Look through the records below for the line holding "around the world". Write it out exactly, with each following line through the line holding "A firewall of 50,000 degrees at the".

Transcribed page contents
===============

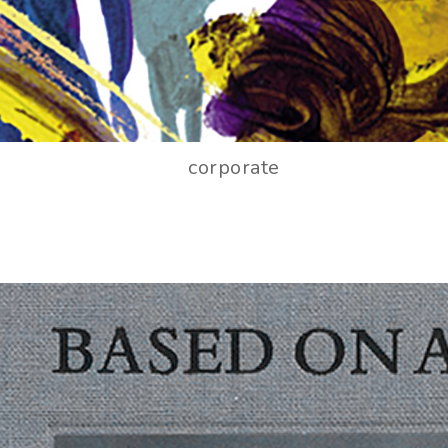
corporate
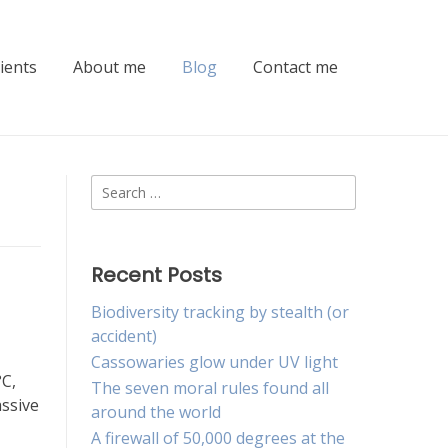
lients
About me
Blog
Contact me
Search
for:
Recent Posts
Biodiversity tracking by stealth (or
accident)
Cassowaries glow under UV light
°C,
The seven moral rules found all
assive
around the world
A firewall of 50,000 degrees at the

===============

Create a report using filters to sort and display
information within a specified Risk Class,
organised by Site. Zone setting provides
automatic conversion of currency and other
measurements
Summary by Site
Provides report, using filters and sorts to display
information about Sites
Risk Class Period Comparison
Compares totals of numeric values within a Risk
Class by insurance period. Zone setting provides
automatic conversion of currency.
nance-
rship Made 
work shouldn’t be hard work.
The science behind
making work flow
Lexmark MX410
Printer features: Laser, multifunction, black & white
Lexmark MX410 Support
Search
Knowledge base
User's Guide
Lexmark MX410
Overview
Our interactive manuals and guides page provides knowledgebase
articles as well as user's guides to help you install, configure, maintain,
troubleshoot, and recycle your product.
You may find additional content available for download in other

===============

TASK ANSWER:
around the world
A firewall of 50,000 degrees at the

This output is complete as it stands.